The congenital long-QT syndrome is a potentially life-threatening condition characterised clinically by prolonged QT intervals, syncope and sudden cardiac death. The abnormally prolonged repolarisation is the result of mutations in genes encoding cardiac ion channels. The diagnosis of long-QT syndrome is based on clinical, electrocardiographic, and genetic criteria. Beta-blocking therapy is important in the treatment of long-QT syndrome, although pacemakers and implantable cardioverter defibrillators (ICD) are useful in certain categories of patients. In the near future, mutation-specific treatment will probably become a novel approach to this potentially lethal syndrome. Drug-induced long-QT syndrome has been associated with silent mutations and common polymorphisms in potassium and sodium channel genes associated with congenital long-QT syndrome. Genetic screening for such mutations and polymorphisms may become an important instrument in preventing drug-induced 'torsades de pointes' arrhythmias in otherwise asymptomatic patients.
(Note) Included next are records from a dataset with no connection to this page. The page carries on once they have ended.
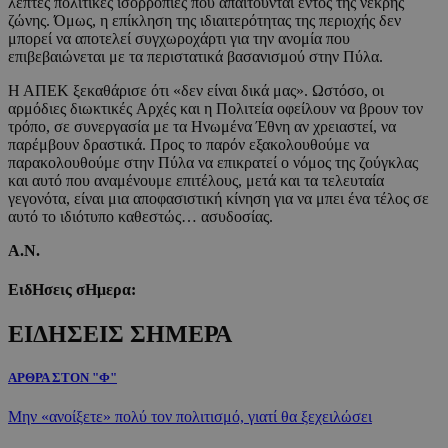
λεπτές πολιτικές ισορροπίες που απαιτούνται εντός της νεκρής
ζώνης. Όμως, η επίκληση της ιδιαιτερότητας της περιοχής δεν
μπορεί να αποτελεί συγχωροχάρτι για την ανομία που
επιβεβαιώνεται με τα περιστατικά βασανισμού στην Πύλα.
Η ΑΠΕΚ ξεκαθάρισε ότι «δεν είναι δικά μας». Ωστόσο, οι
αρμόδιες διωκτικές Aρχές και η Πολιτεία οφείλουν να βρουν τον
τρόπο, σε συνεργασία με τα Ηνωμένα Έθνη αν χρειαστεί, να
παρέμβουν δραστικά. Προς το παρόν εξακολουθούμε να
παρακολουθούμε στην Πύλα να επικρατεί ο νόμος της ζούγκλας
και αυτό που αναμένουμε επιτέλους, μετά και τα τελευταία
γεγονότα, είναι μια αποφασιστική κίνηση για να μπει ένα τέλος σε
αυτό το ιδιότυπο καθεστώς… ασυδοσίας.
Α.Ν.
ΕιδΗσεις σΗμερα:
ΕΙΔΗΣΕΙΣ ΣΗΜΕΡΑ
ΑΡΘΡΑ ΣΤΟΝ "Φ"
Μην «ανοίξετε» πολύ τον πολιτισμό, γιατί θα ξεχειλώσει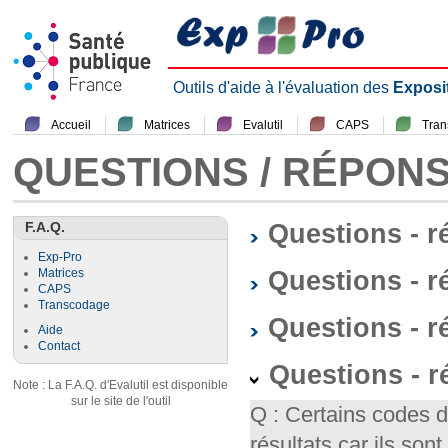
Outils d'aide à l'évaluation des
Exposi
Accueil
Matrices
Evalutil
CAPS
Tra
QUESTIONS / RÉPON
F.A.Q.
Questions - 
Exp-Pro
Questions - r
Matrices
CAPS
Transcodage
Questions - 
Aide
Contact
Questions - 
Note : La F.A.Q. d'Evalutil est disponible
sur le site de l'outil
Q : Certains codes 
résultats car ils so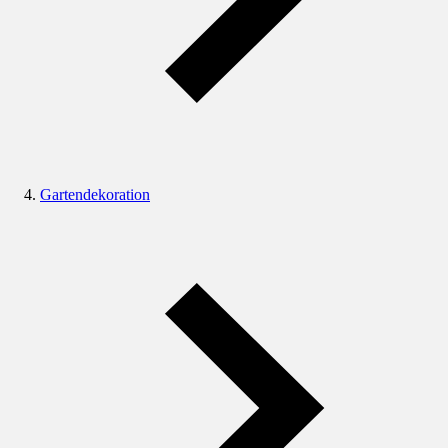
Gartendekoration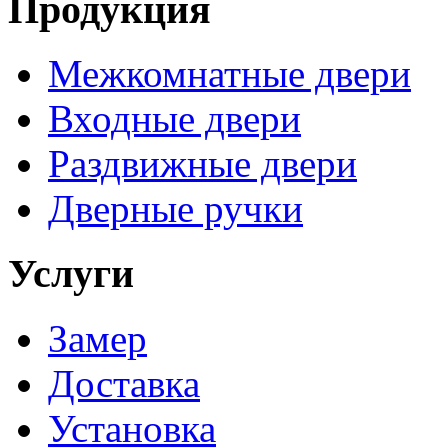
Продукция
Межкомнатные двери
Входные двери
Раздвижные двери
Дверные ручки
Услуги
Замер
Доставка
Установка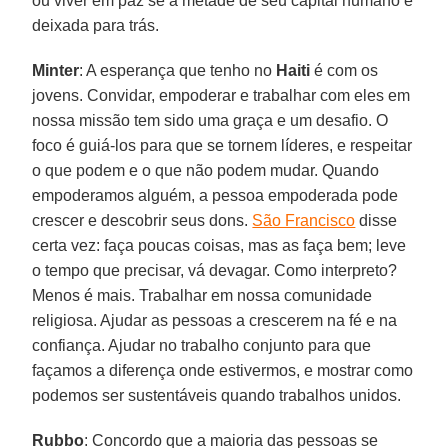
ou viver em paz se a metade de seu capital humano é
deixada para trás.
Minter
: A esperança que tenho no
Haiti
é com os
jovens. Convidar, empoderar e trabalhar com eles em
nossa missão tem sido uma graça e um desafio. O
foco é guiá-los para que se tornem líderes, e respeitar
o que podem e o que não podem mudar. Quando
empoderamos alguém, a pessoa empoderada pode
crescer e descobrir seus dons.
São Francisco
disse
certa vez: faça poucas coisas, mas as faça bem; leve
o tempo que precisar, vá devagar. Como interpreto?
Menos é mais. Trabalhar em nossa comunidade
religiosa. Ajudar as pessoas a crescerem na fé e na
confiança. Ajudar no trabalho conjunto para que
façamos a diferença onde estivermos, e mostrar como
podemos ser sustentáveis quando trabalhos unidos.
Rubbo
: Concordo que a maioria das pessoas se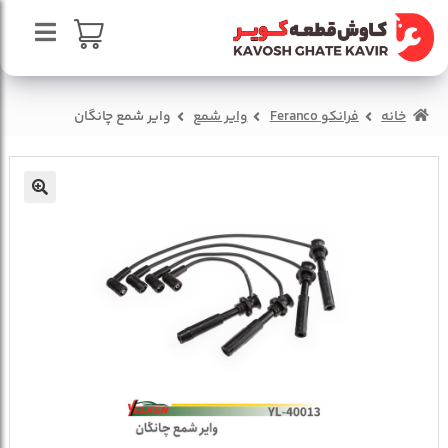
پرش
پرش
به
به
محتوا
ناوبری
صفحه اصلی
سبد خرید
خانه
فرانکو Feranco
وایر شمع
وایر شمع چانگان
درباره ما
تماس با ما
🔍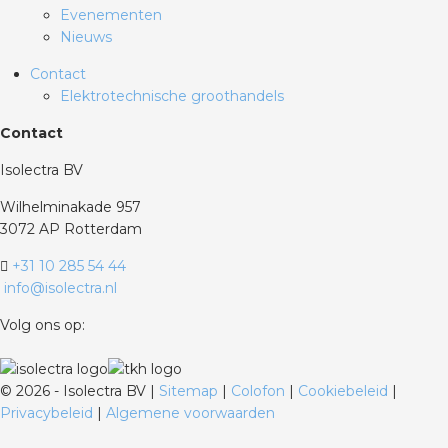
Evenementen
Nieuws
Contact
Elektrotechnische groothandels
Contact
Isolectra BV
Wilhelminakade 957
3072 AP Rotterdam
+31 10 285 54 44
info@isolectra.nl
Volg ons op:
©
2026 - Isolectra BV |
Sitemap
|
Colofon
|
Cookiebeleid
|
Privacybeleid
|
Algemene voorwaarden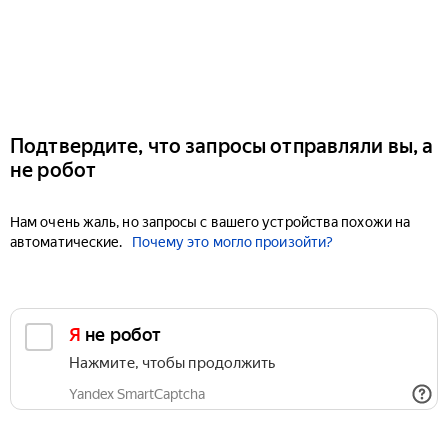
Подтвердите, что запросы отправляли вы, а
не робот
Нам очень жаль, но запросы с вашего устройства похожи на
автоматические.
Почему это могло произойти?
Я не робот
Нажмите, чтобы продолжить
Yandex SmartCaptcha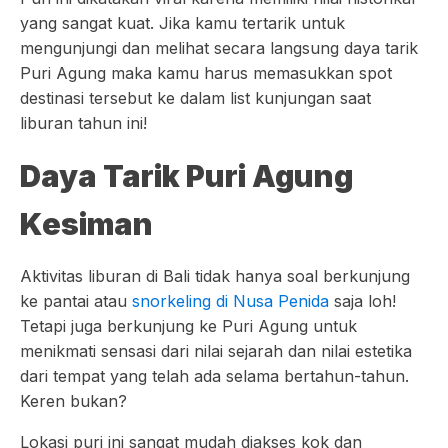
yang sangat kuat. Jika kamu tertarik untuk
mengunjungi dan melihat secara langsung daya tarik
Puri Agung maka kamu harus memasukkan spot
destinasi tersebut ke dalam list kunjungan saat
liburan tahun ini!
Daya Tarik Puri Agung
Kesiman
Aktivitas liburan di Bali tidak hanya soal berkunjung
ke pantai atau
snorkeling di Nusa Penida
saja loh!
Tetapi juga berkunjung ke Puri Agung untuk
menikmati sensasi dari nilai sejarah dan nilai estetika
dari tempat yang telah ada selama bertahun-tahun.
Keren bukan?
Lokasi puri ini sangat mudah diakses kok dan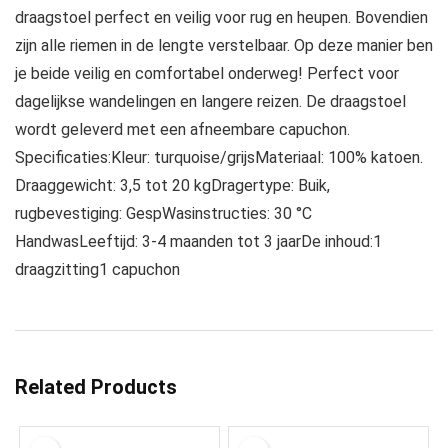
draagstoel perfect en veilig voor rug en heupen. Bovendien
zijn alle riemen in de lengte verstelbaar. Op deze manier ben
je beide veilig en comfortabel onderweg! Perfect voor
dagelijkse wandelingen en langere reizen. De draagstoel
wordt geleverd met een afneembare capuchon.
Specificaties:Kleur: turquoise/grijsMateriaal: 100% katoen.
Draaggewicht: 3,5 tot 20 kgDragertype: Buik,
rugbevestiging: GespWasinstructies: 30 °C
HandwasLeeftijd: 3-4 maanden tot 3 jaarDe inhoud:1
draagzitting1 capuchon
Related Products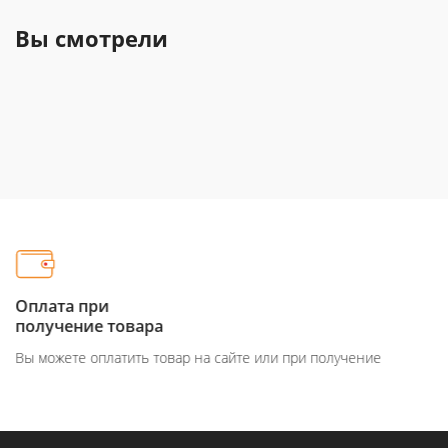
Вы смотрели
Оплата при
получение товара
Вы можете оплатить товар на сайте или при получение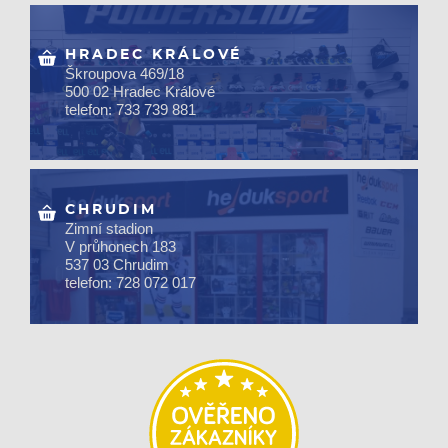
HRADEC KRÁLOVÉ
Škroupova 469/18
500 02 Hradec Králové
telefon: 733 739 881
CHRUDIM
Zimní stadion
V průhonech 183
537 03 Chrudim
telefon: 728 072 017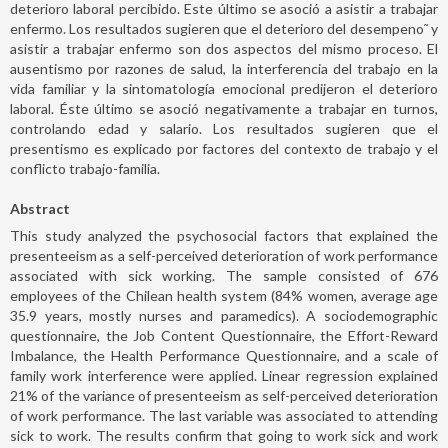
deterioro laboral percibido. Este último se asoció a asistir a trabajar
enfermo. Los resultados sugieren que el deterioro del desempeno˜ y
asistir a trabajar enfermo son dos aspectos del mismo proceso. El
ausentismo por razones de salud, la interferencia del trabajo en la
vida familiar y la sintomatología emocional predijeron el deterioro
laboral. Éste último se asoció negativamente a trabajar en turnos,
controlando edad y salario. Los resultados sugieren que el
presentismo es explicado por factores del contexto de trabajo y el
conflicto trabajo-familia.
Abstract
This study analyzed the psychosocial factors that explained the
presenteeism as a self-perceived deterioration of work performance
associated with sick working. The sample consisted of 676
employees of the Chilean health system (84% women, average age
35.9 years, mostly nurses and paramedics). A sociodemographic
questionnaire, the Job Content Questionnaire, the Effort-Reward
Imbalance, the Health Performance Questionnaire, and a scale of
family work interference were applied. Linear regression explained
21% of the variance of presenteeism as self-perceived deterioration
of work performance. The last variable was associated to attending
sick to work. The results confirm that going to work sick and work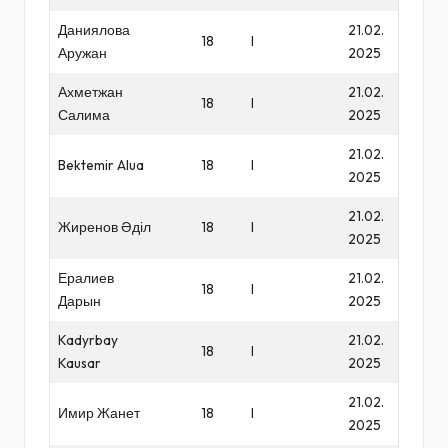
Даниялова
21.02.
18
I
Аружан
2025
Ахметжан
21.02.
18
I
Салима
2025
21.02.
Bektemir Alua
18
I
2025
21.02.
Жиренов Әділ
18
I
2025
Ералиев
21.02.
18
I
Дарын
2025
Kadyrbay
21.02.
18
I
Kausar
2025
21.02.
Имир Жанет
18
I
2025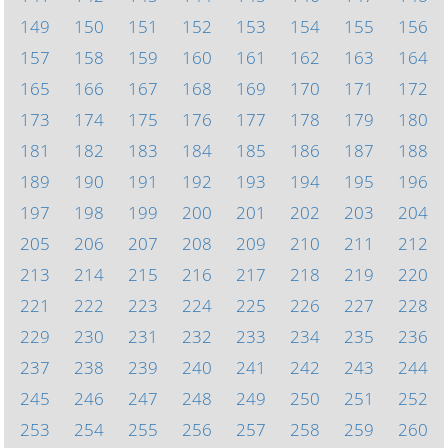
149
150
151
152
153
154
155
156
157
158
159
160
161
162
163
164
165
166
167
168
169
170
171
172
173
174
175
176
177
178
179
180
181
182
183
184
185
186
187
188
189
190
191
192
193
194
195
196
197
198
199
200
201
202
203
204
205
206
207
208
209
210
211
212
213
214
215
216
217
218
219
220
221
222
223
224
225
226
227
228
229
230
231
232
233
234
235
236
237
238
239
240
241
242
243
244
245
246
247
248
249
250
251
252
253
254
255
256
257
258
259
260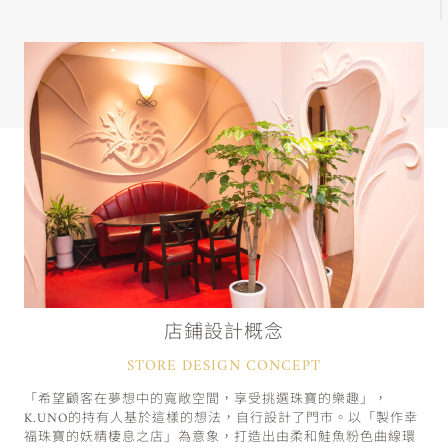
店鋪設計概念
STORE DESIGN CONCEPT
「希望顧客在夢想中的寬敞空間，享受挑選珠寶的樂趣」，
K.UNO的持有人基於這樣的想法，自行設計了門市。以「製作幸
福珠寶的妖精棲息之店」為意象，打造出由柔和鮭魚粉色曲線環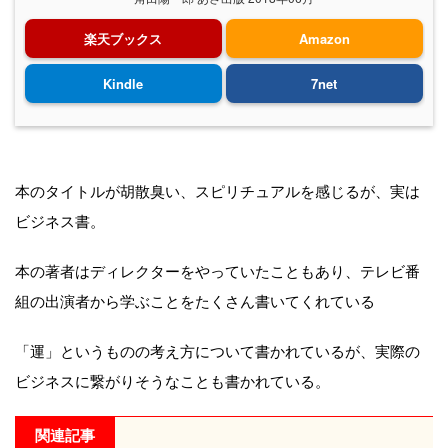
楽天ブックス
Amazon
Kindle
7net
本のタイトルが胡散臭い、スピリチュアルを感じるが、実は
ビジネス書。
本の著者はディレクターをやっていたこともあり、テレビ番
組の出演者から学ぶことをたくさん書いてくれている
「運」というものの考え方について書かれているが、実際の
ビジネスに繋がりそうなことも書かれている。
関連記事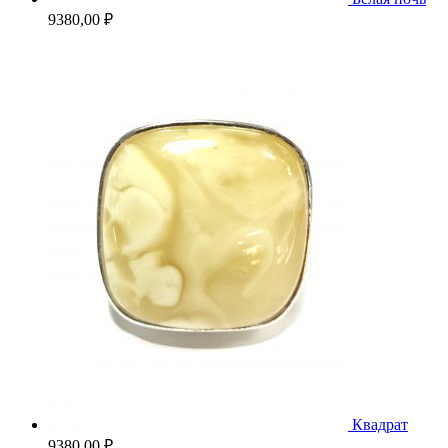
9380,00
₽
Квадрат
9380,00
₽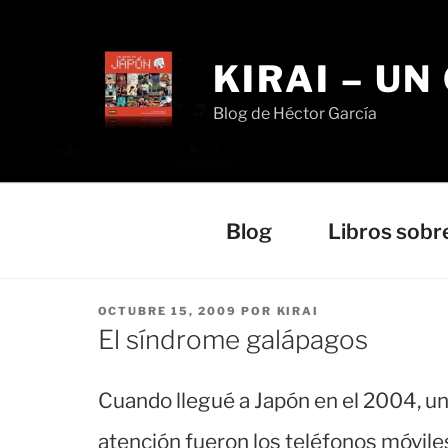
Saltar
al
contenido
KIRAI – UN
Blog de Héctor García
Blog
Libros sobr
PUBLICADO
OCTUBRE 15, 2009
POR
KIRAI
EL
El síndrome galápagos
Cuando llegué a Japón en el 2004, un
atención fueron los teléfonos móviles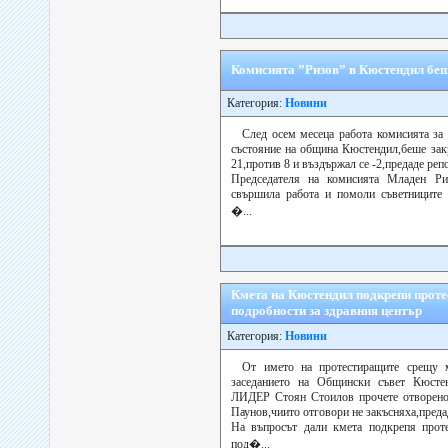
Комисията ”Ризов” в Кюстендил беш
Категория:
Новини
След осем месеца работа комисията за
състояние на община Кюстендил,беше закр
21,против 8 и въздържал се -2,предаде реп
Председателя на комисията Младен Ри
свършила работа и помоли съветниците 
�...
Кмета на Кюстендил подкрепи проте
подробности за здравния център
Категория:
Новини
От името на протестиращите срещу 
заседанието на Общински съвет Кюсте
ЛИДЕР Стоян Стоилов прочете отворено
Паунов,чиито отговори не закъсняха,преда
На въпросът дали кмета подкрепя проте
под�...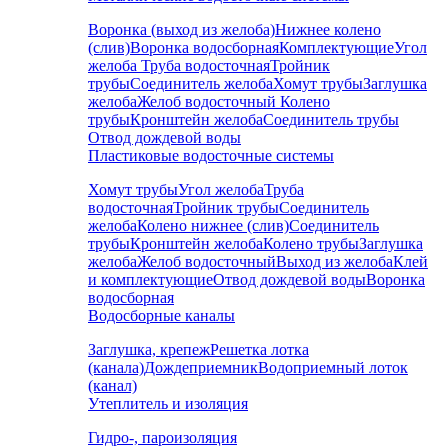
Воронка (выход из желоба)
Нижнее колено
(слив)
Воронка водосборная
Комплектующие
Угол
желоба
Труба водосточная
Тройник
трубы
Соединитель желоба
Хомут трубы
Заглушка
желоба
Желоб водосточный
Колено
трубы
Кронштейн желоба
Соединитель трубы
Отвод дождевой воды
Пластиковые водосточные системы
Хомут трубы
Угол желоба
Труба
водосточная
Тройник трубы
Соединитель
желоба
Колено нижнее (слив)
Соединитель
трубы
Кронштейн желоба
Колено трубы
Заглушка
желоба
Желоб водосточный
Выход из желоба
Клей
и комплектующие
Отвод дождевой воды
Воронка
водосборная
Водосборные каналы
Заглушка, крепеж
Решетка лотка
(канала)
Дождеприемник
Водоприемный лоток
(канал)
Утеплитель и изоляция
Гидро-, пароизоляция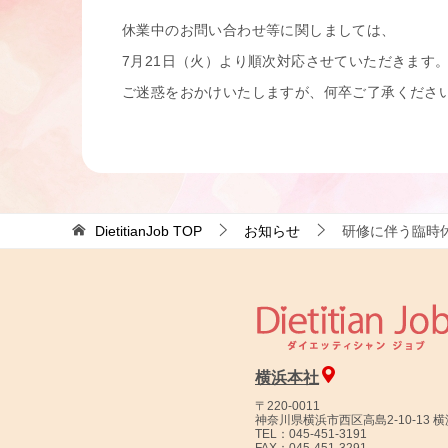
休業中のお問い合わせ等に関しましては、
7月21日（火）より順次対応させていただきます
ご迷惑をおかけいたしますが、何卒ご了承くださ
以
DietitianJob
TOP
お知らせ
研修に伴う臨時
横浜本社
〒220-0011
神奈川県横浜市西区高島2-10-13 
TEL：045-451-3191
先天性长QT综合征是一种潜在的危及生命的疾病,临床特征为QT间期延长、晕厥和心源性猝死。异常延长的复极化是编码心脏离子通道的基因突变的结果。长QT综合征的诊断基于临床、心电图和遗传学标准。β受体阻滞剂治疗在长QT综合征的治疗中很重要,尽管起搏器和植入式心脏复律除颤器(ICD)对某些类型的患者有用。在不久的将来,针对特定突变的治疗可能会成为治疗这种潜在致命综合征的新方法。药物性长QT综合征与先天性长QT综合征相关的钾通道和钠通道基因的沉默突变及常见多态性有关。对这些突变和多态性进行基因筛查可能会成为预防无症状患者发生药物性“尖端扭转型室性心动过速”心律失常的重要手段。